Change in the percentage of retinal area involved with retinitis was related to treatment for CMV retinitis in the MACRT (P<.001), and there was a suggestion that it was in the CRRT (P= .08), but not in the FGCRT (Table 3). In the CRRT, IV ganciclovir therapy was associated with a mean increase in the percentage of retinal area involved with retinitis over the first 6 months of follow-up of 1.9% compared with IV combination therapy; IV foscarnet was associated with an increase of 1.3% compared with IV ganciclovir. For example, the estimated mean increases in retinal area involved after 6 months of follow-up were 15.2%, 13.3%, and 16.5% for IV ganciclovir, IV combination, and IV foscarnet, respectively. In the MACRT, IV or oral systemic monotherapy was associated with a mean increase of 5.2% as compared with IV combination therapy and an increase of 4.6% as compared with local therapy.

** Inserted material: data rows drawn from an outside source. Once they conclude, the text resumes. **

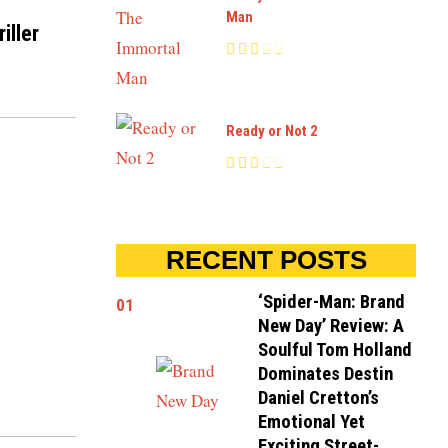
Man
iller
Ready or Not 2
RECENT POSTS
‘Spider-Man: Brand
01
New Day’ Review: A
Soulful Tom Holland
Dominates Destin
Daniel Cretton’s
Emotional Yet
Exciting Street-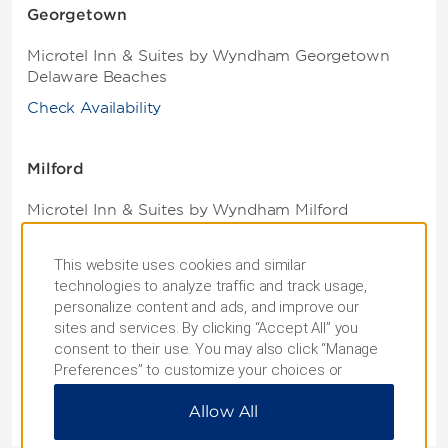
Georgetown
Microtel Inn & Suites by Wyndham Georgetown
Delaware Beaches
Check Availability
Milford
Microtel Inn & Suites by Wyndham Milford
Check Availability
This website uses cookies and similar
technologies to analyze traffic and track usage,
Rehoboth Beach
personalize content and ads, and improve our
sites and services. By clicking “Accept All” you
Microtel Inn & Suites by Wyndham Rehoboth
consent to their use. You may also click “Manage
Beach
Preferences” to customize your choices or
“Reject All” to allow only essential cookies. For
Check Availability
Allow All
additional information, please visit our
Privacy
Notice
.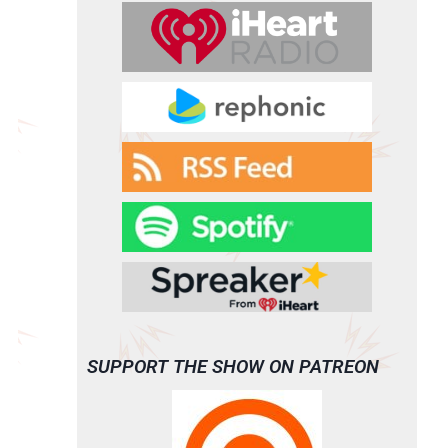
SUPPORT THE SHOW ON PATREON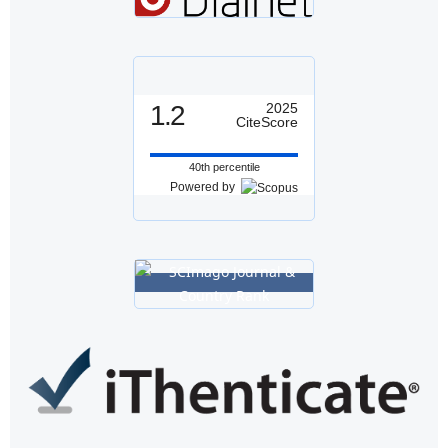
1.2
2025
CiteScore
40th percentile
Powered by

After 6 months, the mean increases in retinal area with retinitis for involved eyes of newly diagnosed patients were 10.1%, 4.9%, and 5.4% for monotherapy, IV combination therapy, and local therapy, respectively.

VISUAL ACUITY DECLINE IN INVOLVED EYES

Visual acuity results from follow-up were available on 88% to 94% of involved eyes. After adjustment for stage of retinitis and initial treatment for CMV, the median times to decline in visual acuity of 15 letters or more on an Early Treatment Diabetic Retinopathy Study chart (eg, going from 20/20 to 20/40 in Snellen equivalents) differed among the trials (Table 3) (P = .02) (Figure 1). Involved eyes of patients with newly diagnosed and relapsed retinitis had similar risks of events (Table 3) (P = .45). Initial treatment for CMV retinitis did not influence the risk of visual acuity decline in any of the trials (Table 3).

VISUAL FIELD CHANGE IN INVOLVED EYES

Visual field data were available on 64% to 82% of involved eyes. The rate of visual field loss differed among the 3 trials (Table 3) (P<.001). However, the rate of visual field loss was similar for involved eyes of patients with newly diagnosed and relapsed retinitis (Table 3) (P = .46).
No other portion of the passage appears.